§ Exercise description: The line containing "Com a saída do António Cruz Lopes como Cap" marks the end: output every line of the data up to it, and that line too, exactly as written.

§ Stored data:
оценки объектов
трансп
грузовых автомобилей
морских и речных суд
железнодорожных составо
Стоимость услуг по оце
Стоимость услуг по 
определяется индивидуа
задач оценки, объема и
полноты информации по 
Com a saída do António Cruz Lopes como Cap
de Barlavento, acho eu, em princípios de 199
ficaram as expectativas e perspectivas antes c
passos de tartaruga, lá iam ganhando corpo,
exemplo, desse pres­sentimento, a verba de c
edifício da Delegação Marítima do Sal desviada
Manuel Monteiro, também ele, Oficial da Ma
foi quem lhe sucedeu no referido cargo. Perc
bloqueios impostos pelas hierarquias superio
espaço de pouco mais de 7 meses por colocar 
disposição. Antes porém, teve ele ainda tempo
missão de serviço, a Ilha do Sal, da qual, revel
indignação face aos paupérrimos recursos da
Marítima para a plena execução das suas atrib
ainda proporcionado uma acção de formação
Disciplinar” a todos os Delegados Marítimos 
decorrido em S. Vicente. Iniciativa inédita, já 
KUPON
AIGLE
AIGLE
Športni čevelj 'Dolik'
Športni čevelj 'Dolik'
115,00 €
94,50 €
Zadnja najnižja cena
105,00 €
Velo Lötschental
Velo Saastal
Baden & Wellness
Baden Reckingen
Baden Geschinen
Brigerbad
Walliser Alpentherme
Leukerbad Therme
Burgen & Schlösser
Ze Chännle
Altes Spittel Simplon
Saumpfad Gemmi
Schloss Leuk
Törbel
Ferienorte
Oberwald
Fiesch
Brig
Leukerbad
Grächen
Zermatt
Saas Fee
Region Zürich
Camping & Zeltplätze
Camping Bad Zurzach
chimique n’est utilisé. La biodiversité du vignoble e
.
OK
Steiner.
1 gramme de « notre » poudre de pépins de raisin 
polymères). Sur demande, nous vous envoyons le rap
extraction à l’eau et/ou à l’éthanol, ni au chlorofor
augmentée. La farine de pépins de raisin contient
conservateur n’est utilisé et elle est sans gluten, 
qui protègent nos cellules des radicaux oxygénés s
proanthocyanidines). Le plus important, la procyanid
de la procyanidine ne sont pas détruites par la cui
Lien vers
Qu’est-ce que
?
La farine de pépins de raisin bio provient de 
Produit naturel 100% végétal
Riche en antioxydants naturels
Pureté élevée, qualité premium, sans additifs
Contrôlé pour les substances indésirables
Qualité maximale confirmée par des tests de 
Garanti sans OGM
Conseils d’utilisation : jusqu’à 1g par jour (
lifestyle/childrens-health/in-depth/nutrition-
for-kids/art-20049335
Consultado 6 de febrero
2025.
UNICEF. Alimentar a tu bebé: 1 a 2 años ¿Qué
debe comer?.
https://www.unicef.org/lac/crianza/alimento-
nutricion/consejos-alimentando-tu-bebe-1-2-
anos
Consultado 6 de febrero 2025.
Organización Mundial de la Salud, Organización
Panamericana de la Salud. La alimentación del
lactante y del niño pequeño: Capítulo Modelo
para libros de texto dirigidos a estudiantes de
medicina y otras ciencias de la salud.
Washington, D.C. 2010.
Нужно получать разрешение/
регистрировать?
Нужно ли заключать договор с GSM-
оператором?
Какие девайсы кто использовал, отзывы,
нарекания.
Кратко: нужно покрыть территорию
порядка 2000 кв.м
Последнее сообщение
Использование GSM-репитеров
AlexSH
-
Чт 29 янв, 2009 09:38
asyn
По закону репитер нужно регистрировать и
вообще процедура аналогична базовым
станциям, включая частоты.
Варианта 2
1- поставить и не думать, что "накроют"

§ Problem solution:
оценки объектов
трансп
грузовых автомобилей
морских и речных суд
железнодорожных составо
Стоимость услуг по оце
Стоимость услуг по 
определяется индивидуа
задач оценки, объема и
полноты информации по 
Com a saída do António Cruz Lopes como Cap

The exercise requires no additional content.